Cytotoxicity evaluation at different time points of treatment with LfcinB-derived peptides in the OSCC tumor cell lines CAL27 (a), SCC15 (b), and the immortalized nontumorigenic keratinocytes cell line Het-1A (c). The cells were incubated with LfcinB(20–25) or LfcinB(20–25)₄ at the indicated times. After treatment, cell viability was determined by the MTT assay and calculated as the percentage of average absorbance of each treatment relative to the average absorbance of the negative control. The concentration of the LfcinB(20–25)₄ used was 22.25 μM (100 μg/mL) and of LfcinB(20–25) was 101.5 μM (100 μg/mL).
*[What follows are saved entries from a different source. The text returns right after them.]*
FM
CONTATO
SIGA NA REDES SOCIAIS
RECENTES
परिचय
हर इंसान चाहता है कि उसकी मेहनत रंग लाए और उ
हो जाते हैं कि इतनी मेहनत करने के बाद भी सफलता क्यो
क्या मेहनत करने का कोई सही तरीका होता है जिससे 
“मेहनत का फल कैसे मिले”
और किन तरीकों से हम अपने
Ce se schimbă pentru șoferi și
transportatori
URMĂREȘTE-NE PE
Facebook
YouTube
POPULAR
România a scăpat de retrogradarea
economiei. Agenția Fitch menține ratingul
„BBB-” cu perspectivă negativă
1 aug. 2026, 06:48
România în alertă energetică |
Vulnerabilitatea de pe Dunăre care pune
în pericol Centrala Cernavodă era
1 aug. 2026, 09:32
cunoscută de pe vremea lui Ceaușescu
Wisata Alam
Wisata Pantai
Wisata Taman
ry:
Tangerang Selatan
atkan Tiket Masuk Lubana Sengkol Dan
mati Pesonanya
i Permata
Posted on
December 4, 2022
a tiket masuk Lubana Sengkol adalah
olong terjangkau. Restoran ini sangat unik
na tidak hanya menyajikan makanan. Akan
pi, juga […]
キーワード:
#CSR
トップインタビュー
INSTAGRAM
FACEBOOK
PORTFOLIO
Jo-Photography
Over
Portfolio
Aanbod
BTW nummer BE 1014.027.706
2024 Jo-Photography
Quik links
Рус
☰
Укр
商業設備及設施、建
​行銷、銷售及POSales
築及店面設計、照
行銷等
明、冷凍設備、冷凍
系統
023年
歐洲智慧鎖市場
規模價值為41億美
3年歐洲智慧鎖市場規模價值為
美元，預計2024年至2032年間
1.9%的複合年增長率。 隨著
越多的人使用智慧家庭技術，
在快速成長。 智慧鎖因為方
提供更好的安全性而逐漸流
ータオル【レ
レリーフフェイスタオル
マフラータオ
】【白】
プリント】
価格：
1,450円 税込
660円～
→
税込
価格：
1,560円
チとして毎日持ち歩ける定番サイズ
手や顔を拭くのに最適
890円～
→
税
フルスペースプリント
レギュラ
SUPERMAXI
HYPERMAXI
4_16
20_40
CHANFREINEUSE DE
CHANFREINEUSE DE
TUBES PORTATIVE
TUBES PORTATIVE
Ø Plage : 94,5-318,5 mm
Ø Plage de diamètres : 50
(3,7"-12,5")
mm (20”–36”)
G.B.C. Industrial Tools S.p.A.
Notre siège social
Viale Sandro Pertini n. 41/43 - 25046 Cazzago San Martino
The STA concentration used was 0.86 μM (0.4 μg/mL) for CAL27 and 1.29 μM (0.6 μg/mL) for SCC15 and Het-1A. Each treatment was done in triplicate.

Figure 5

PI permeability in CAL27 and SCC15 cell lines evaluated by FACS. Cells were incubated with the different peptides for 1 h, after which they were harvested and incubated with PI in the dark for 10 min. Black plot: controls without treatment; gray plot: 1 hour of treatment with peptides, or 2.14 μM (1 μg/mL) STA control or 0.2% T-X100 control. The maximum concentration of the peptides used was 100 μg/mL equivalent to LfcinB25, 32 μM; LfcinB(20–25), 101.5 μM; LfcinB-Pal, 67.3 μM; and LfcinB(20–25)₄, 22.25 μM.

Figure 6

Cell morphology of CAL27 (a) and SCC15 (b) after treatment with LfcinB(20–25)₄ for 1, 12, or 24 h. The STA concentration used was 0.86 μM (0.4 μg/mL) for CAL27 and 1.29 μM (0.6 μg/mL) for SCC15. Photomicrographs were taken with a phase-contrast microscope.

Figure 7

Assessment of necrosis/apoptosis in nontumorigenic cell line Het-1A (a) and the tumorigenic cell line CAL27 (b). Cells were detached and incubated with different peptides indicated for 1 h, after which they were labeled with both Annexin V-FITC and PI, and analyzed by flow cytometry. 10 μM (4.66 μg/mL) STA and 0.2% T-X100 were used as controls. The maximum concentration of the peptides used was 100 μg/mL equivalent to LfcinB25, 32 μM; LfcinB(20–25), 101.5 μM; LfcinB-Pal, 67.3 μM; and LfcinB(20–25)₄, 22.25 μM. Photomicrographs were taken with a phase-contrast microscope. Barr = 100 μm.